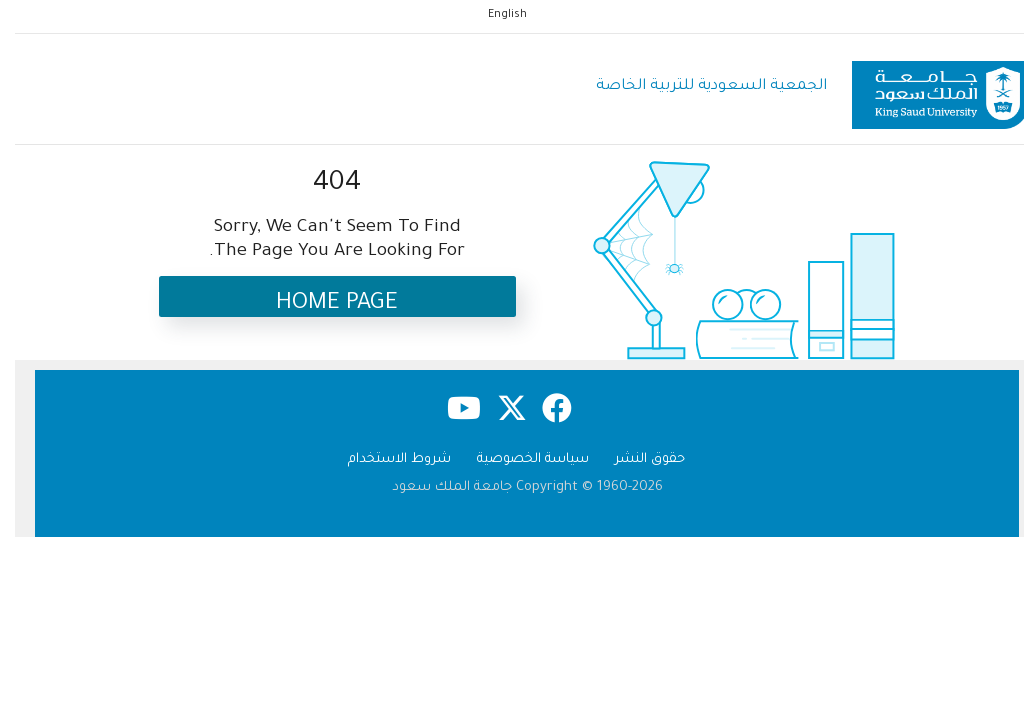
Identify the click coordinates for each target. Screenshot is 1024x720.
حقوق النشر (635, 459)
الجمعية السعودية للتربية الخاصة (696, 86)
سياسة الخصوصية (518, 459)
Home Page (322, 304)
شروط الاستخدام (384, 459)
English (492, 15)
___
Prompt = Reproduce the entries above exactly, though not their pictures.

Worked solution =
Identify the click coordinates for each target. Screenshot is 1024x720.
حقوق النشر (635, 459)
الجمعية السعودية للتربية الخاصة (696, 86)
سياسة الخصوصية (518, 459)
Home Page (322, 304)
شروط الاستخدام (384, 459)
English (492, 15)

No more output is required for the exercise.